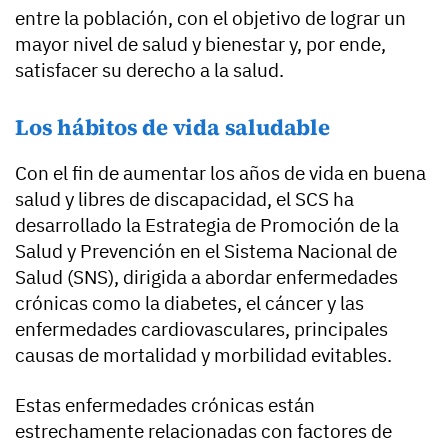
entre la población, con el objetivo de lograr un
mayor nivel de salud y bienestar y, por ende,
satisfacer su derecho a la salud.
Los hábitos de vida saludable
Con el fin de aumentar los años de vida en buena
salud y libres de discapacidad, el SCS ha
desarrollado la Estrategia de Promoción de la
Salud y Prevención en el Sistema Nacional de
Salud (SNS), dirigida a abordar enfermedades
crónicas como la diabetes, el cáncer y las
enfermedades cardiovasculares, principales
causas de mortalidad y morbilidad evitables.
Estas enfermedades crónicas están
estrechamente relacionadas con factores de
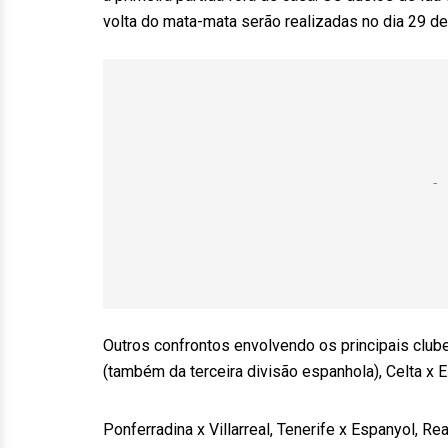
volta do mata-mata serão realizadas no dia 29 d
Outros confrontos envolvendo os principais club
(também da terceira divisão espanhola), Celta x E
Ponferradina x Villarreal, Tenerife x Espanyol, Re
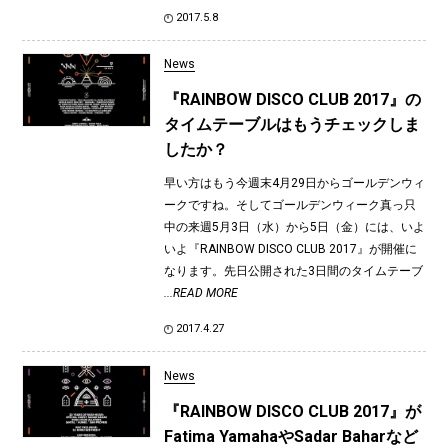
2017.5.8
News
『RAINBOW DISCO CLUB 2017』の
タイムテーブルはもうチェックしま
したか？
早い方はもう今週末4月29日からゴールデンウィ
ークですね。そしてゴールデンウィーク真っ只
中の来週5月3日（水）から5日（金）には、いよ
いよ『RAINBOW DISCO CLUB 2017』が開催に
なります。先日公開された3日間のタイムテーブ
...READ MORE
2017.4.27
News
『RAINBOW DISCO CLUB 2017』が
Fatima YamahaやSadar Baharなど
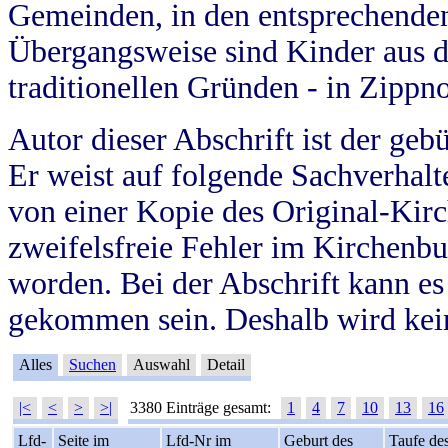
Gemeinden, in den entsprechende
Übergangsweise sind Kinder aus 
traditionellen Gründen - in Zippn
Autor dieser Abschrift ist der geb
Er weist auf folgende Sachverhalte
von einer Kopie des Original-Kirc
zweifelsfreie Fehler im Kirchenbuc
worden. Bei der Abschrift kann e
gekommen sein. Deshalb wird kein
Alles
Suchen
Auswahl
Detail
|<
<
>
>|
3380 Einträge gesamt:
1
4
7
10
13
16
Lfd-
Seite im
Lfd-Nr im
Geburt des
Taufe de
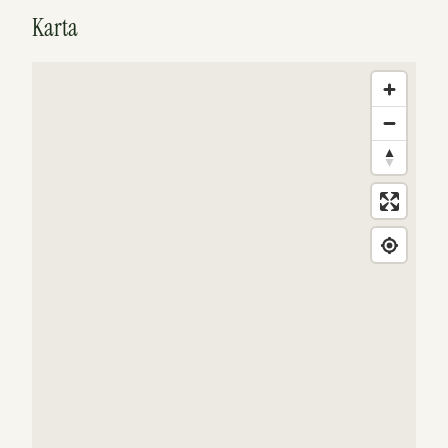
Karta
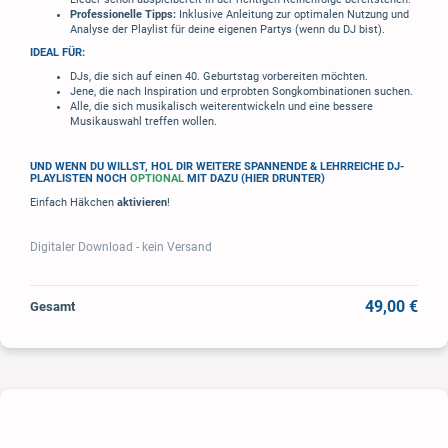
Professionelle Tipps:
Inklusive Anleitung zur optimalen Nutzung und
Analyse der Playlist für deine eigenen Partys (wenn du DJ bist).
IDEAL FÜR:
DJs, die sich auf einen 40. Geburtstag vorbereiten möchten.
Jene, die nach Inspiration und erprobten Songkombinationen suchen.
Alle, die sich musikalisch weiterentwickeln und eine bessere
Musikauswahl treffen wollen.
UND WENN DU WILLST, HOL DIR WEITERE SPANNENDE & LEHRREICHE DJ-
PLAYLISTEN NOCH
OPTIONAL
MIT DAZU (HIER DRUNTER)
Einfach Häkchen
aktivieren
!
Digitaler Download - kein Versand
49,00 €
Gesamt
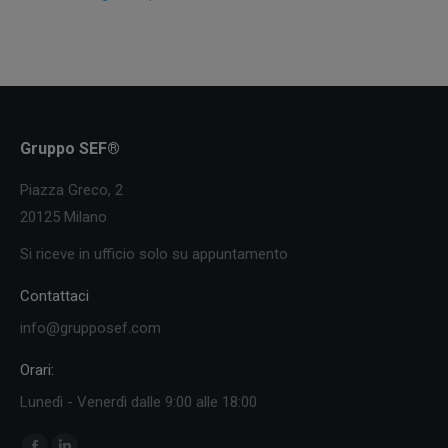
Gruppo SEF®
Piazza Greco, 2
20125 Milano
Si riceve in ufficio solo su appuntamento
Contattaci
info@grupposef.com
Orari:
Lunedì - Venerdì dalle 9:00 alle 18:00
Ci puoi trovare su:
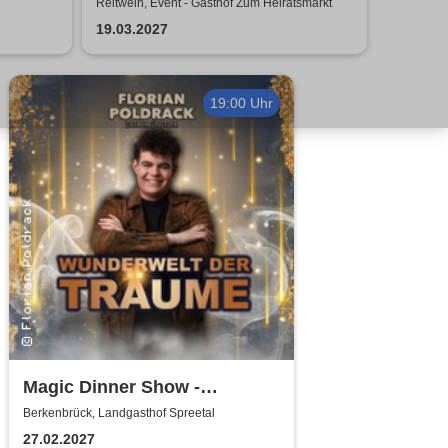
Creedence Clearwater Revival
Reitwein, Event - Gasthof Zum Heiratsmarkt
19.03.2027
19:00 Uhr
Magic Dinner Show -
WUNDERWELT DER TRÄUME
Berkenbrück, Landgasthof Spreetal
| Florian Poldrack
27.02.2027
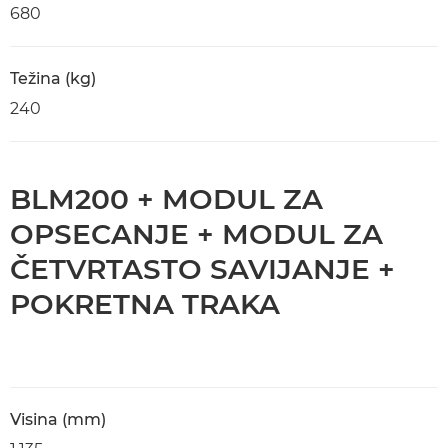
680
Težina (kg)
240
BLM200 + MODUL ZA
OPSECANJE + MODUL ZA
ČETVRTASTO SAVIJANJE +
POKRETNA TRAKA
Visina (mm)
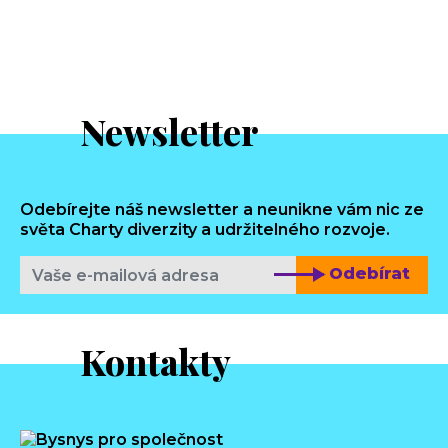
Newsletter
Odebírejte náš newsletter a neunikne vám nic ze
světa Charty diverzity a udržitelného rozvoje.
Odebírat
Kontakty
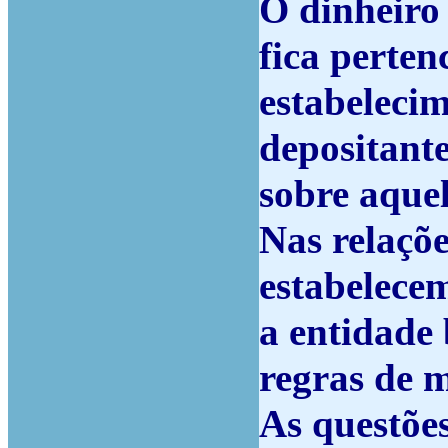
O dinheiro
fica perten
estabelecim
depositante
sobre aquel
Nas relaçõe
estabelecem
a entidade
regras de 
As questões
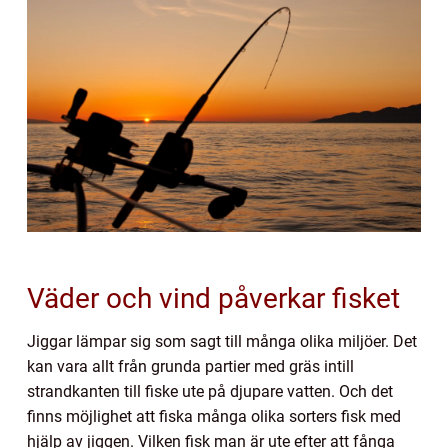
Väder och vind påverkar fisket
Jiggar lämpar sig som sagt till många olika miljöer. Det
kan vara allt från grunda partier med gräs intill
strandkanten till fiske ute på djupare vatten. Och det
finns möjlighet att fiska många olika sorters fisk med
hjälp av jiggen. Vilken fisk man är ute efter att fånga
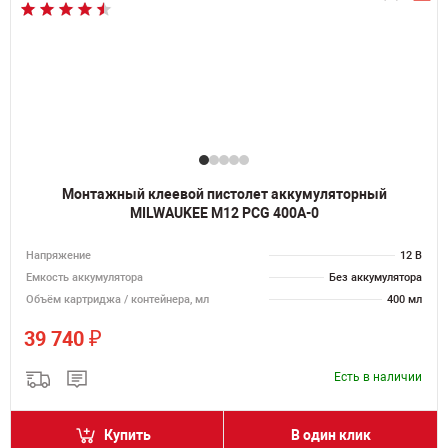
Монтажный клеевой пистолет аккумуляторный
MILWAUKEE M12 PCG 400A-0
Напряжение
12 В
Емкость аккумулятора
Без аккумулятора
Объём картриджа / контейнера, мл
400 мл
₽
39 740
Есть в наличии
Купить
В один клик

——

Task prompt:
For this exercise, please set down exactly the lines of the listing above from the line with "Magic Dinner Show" up to and including the line with "sobre aquel", and no pictures.

Exercise answer:
Magic Dinner Show -
WUNDERWELT DER TRÄUME
Berkenbrück, Landgasthof Spreetal
| Florian Poldrack
27.02.2027
680
Težina (kg)
240
BLM200 + MODUL ZA
OPSECANJE + MODUL ZA
ČETVRTASTO SAVIJANJE +
POKRETNA TRAKA
Visina (mm)
Newsletter
Odebírejte náš newsletter a neunikne vám nic ze
světa Charty diverzity a udržitelného rozvoje.
Odebírat
Kontakty
O dinheiro
fica perten
estabelecim
depositante
sobre aquel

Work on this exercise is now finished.